Wherever a line of the records contains "Security", copy that line.

(Records contained in a dataset)
Segment Open
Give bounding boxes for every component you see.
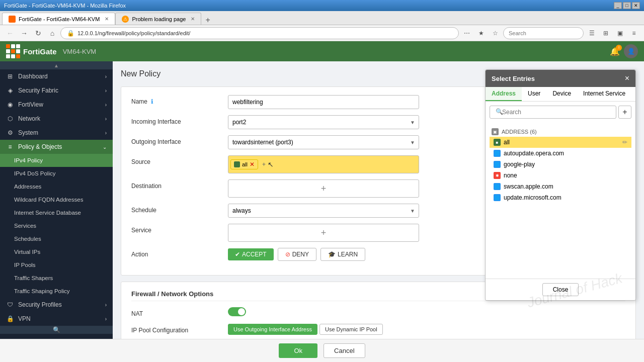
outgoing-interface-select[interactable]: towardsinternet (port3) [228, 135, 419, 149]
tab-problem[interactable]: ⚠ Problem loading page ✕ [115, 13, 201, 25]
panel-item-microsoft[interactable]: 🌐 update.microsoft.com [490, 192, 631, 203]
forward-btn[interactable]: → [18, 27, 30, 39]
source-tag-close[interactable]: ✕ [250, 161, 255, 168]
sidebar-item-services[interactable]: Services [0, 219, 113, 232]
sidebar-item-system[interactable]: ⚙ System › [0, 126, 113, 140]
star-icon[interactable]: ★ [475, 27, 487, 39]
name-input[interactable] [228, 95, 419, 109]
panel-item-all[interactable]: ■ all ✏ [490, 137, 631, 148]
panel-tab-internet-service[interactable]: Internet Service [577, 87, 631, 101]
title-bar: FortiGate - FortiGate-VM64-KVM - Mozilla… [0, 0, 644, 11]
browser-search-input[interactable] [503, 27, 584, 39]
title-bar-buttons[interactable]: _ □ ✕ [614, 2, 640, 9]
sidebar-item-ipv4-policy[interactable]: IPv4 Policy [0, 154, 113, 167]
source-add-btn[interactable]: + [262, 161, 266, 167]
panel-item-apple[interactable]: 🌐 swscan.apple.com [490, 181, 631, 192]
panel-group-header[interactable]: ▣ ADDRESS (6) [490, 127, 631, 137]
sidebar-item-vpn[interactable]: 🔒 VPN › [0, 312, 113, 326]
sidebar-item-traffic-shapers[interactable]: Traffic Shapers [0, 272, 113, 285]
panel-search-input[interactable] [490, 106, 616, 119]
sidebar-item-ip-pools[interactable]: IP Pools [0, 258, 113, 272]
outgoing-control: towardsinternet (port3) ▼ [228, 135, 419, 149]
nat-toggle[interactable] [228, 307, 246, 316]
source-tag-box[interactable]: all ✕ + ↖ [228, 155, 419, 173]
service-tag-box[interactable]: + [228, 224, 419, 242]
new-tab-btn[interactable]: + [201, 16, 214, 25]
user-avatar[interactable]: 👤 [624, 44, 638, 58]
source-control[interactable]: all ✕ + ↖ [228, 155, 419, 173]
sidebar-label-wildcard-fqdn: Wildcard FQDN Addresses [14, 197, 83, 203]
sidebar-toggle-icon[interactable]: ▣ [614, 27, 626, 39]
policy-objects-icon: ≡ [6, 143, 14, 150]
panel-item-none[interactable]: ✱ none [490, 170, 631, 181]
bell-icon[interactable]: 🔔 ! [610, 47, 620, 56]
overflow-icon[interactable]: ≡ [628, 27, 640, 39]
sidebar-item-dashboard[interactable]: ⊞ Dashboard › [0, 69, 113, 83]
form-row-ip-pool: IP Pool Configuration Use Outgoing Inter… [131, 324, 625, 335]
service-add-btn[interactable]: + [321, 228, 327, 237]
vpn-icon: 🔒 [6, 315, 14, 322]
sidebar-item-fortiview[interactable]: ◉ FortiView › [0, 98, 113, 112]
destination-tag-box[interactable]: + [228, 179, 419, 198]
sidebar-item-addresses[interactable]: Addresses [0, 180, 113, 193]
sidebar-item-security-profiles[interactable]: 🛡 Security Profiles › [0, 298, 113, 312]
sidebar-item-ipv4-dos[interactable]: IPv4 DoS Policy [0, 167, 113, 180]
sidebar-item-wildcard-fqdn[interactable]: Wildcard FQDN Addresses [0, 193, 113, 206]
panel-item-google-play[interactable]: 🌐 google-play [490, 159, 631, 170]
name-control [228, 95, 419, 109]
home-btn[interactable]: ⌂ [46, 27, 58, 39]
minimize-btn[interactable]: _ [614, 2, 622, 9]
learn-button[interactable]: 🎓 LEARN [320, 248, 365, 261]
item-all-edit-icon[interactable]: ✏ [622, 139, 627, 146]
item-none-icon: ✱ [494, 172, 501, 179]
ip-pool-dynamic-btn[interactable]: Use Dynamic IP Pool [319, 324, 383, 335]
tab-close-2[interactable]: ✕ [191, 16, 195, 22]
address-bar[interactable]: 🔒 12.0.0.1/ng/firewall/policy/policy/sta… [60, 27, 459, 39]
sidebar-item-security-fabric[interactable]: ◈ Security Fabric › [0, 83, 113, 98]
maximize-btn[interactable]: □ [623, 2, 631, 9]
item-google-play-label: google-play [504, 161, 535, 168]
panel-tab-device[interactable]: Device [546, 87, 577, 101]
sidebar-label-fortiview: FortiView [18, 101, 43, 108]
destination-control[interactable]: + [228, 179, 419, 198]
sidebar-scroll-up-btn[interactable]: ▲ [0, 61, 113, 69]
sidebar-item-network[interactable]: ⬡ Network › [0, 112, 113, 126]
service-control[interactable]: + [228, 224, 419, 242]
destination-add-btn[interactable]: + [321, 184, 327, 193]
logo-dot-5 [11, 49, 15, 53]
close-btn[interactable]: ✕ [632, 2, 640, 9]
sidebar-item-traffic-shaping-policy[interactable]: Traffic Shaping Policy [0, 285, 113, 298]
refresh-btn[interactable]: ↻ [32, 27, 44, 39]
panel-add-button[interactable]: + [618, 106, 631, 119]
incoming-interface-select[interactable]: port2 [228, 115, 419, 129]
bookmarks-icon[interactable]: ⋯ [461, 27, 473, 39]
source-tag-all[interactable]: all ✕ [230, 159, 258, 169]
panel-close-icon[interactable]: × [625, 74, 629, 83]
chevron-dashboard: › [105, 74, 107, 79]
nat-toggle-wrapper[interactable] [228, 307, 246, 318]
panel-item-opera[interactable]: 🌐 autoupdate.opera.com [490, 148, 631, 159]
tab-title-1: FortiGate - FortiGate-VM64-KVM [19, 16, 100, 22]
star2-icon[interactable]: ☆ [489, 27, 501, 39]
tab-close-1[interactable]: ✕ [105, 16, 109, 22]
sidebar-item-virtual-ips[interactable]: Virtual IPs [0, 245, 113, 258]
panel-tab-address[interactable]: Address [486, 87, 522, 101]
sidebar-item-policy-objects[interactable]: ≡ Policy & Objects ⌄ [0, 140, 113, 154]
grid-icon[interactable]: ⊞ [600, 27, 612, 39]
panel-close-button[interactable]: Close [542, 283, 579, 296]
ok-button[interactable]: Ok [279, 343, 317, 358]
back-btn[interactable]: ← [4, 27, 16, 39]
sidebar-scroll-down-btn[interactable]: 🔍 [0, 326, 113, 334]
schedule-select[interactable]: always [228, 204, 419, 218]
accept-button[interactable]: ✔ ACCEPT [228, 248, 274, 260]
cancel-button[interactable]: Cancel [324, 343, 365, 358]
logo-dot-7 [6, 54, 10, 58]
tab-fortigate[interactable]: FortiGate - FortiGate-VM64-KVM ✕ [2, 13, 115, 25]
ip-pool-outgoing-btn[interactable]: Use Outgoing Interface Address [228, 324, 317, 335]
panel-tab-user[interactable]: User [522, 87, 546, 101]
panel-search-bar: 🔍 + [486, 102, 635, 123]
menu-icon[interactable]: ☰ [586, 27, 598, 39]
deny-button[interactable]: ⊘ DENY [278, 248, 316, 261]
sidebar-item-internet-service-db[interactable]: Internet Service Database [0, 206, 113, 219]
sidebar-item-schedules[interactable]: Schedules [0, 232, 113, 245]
Segment Closed
--- YOUR RESPONSE ---
sidebar-item-security-profiles[interactable]: 🛡 Security Profiles › [0, 298, 113, 312]
sidebar-item-security-fabric[interactable]: ◈ Security Fabric › [0, 83, 113, 98]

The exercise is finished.